Tom O’Hara received his Ph.D. at New Mexico State University in Computer Science. His specialty is natural language processing, in particular lexical semantics (i.e., “how words mean”).
He is currently working on multilingual search at Fast, Inc., an enterprise search firm recently acquired by Microsoft.
1)-How do you expect searching on the web via search engines to be different or similar in the year 2020, compared to now?
The biggest change I expect is for it to be much more voice-oriented. Smart phones are driving innovation these days, and voice-enhanced interfaces would be a good way to get around smaller screen limitations. This would include both voice recognition for navigation and voice synthesis for highlighting results likely to be useful.
I just see incremental improvement in other natural language processing capabilities as these are still long-term research issues. Entity recognition (e.g., company tagging) is already mainstream in enterprise search, so this should be applied more regularly in web searching. Word-sense disambiguation research is now quite mature, so that should start making its way into search engines. In addition, one relational tagging might be feasible (see SemEval workshop task) to make search geared around semantic roles, such as actor and recipient.
Lastly, note that the web search interface today is really not much different than 10 years ago, excepting accelerators and other minor tweak; so, we shouldn’t set our hopes too high.
2)-Is the “Semantic Web” already here, at least in some basic sense?
No, I don’t see it as existing in any real sense. There are aspects of it there, but only in limited applications. For me, it will take a while given that there should be broad utilization, say with 5% of all “useful” web pages having some sort of semantic annotation. This will require web authoring tools so that naive users can reliably annotate their pages with precise logical assertions. Having worked on such a tool for DARPA’S Rapid Knowledge Formulation (RKF) for just a limited domain (albeit non-trivial), I am sure that it will much time just for this type of tool to be available for general knowledge engineering.
As an analogy, the current state of the Semantic Web is like the early days of Natural Language Processing (NLP), circa the Schankian scripts era (mid-70’s) when computers seemed on the edge of understanding language. It turned out to work well for limited domains, but broad-coverage understanding still is a long way off. Of course, NLP is a much more ambitious than the Semantic Web; however, there is significant overlap in the underlying technologies, in particular with respect to ontologies.
A specific example might better illustrate this viewpoint. The Friend of a Friend (FOAF) is perhaps the most well-known application for the Semantic Web, yet it is still mainly limited to academic environments. For the Semantic Web to be really here, something like FOAF should be integrated into Facebook or a similar social networking system. The LiveJournal blogging/journaling system does have some support for FOAF, such as in the export of user interests. However, the number of LiveJournal users is quite small compared to Facebook (e.g., roughly 8 million unique monthly visitors versus 130 million).
3)-Microsoft recently acquired the company you work for, Fast Inc. Why?
Microsoft acquired Fast, Inc. in order to beef up its enterprise search offering. It currently offers SharePoint, which is really just an entry-level system. By acquiring Fast, Microsoft gets intellectual property (IP) rights to ESP (Enterprise Search Platform), the industry leading enterprise search system utilized by large corporations such as Verizon and McGraw-Hill.

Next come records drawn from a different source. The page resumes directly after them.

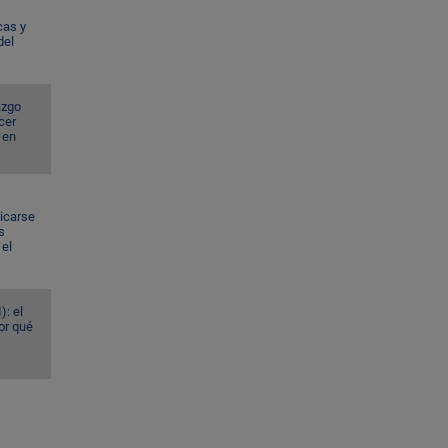
cas y
del
azgo
cer
 en
dicarse
s
el
): el
or qué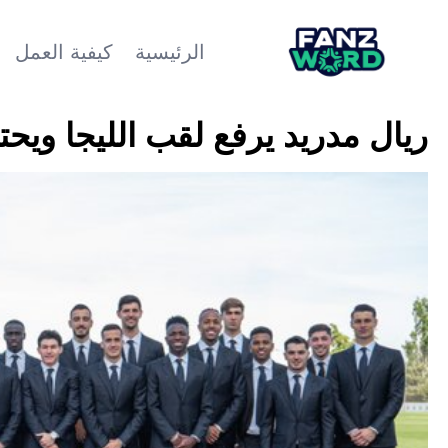
الرئيسية
كيفية العمل
ريال مدريد يرفع لقب الليجا ويحت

Besides being entry level, SharePoint is heavily Microsoft Office oriented, mainly supporting documents types like Word, Excel, PowerPoint, and Outlook. ESP has much broader support for other popular document type such as Lotus Notes. This highlights as aspect of enterprise search that is much different from web search. With web search, most of the documents are either in HTML, PDF, or one of the Microsoft Office types. Enterprise search must deal with niche file types like Documentum that particular companies or government agencies might use extensively and thus is mission critical for search accessibility.
Another important feature of ESP over SharePoint is its support for XML documents. ESP allows for structured searches that accounts for hierarchical relationships present in XML documents, rather than simply searching over the text content of XML documents. This is can be a computationally intensive process, which is one reason general search engines don’t support it.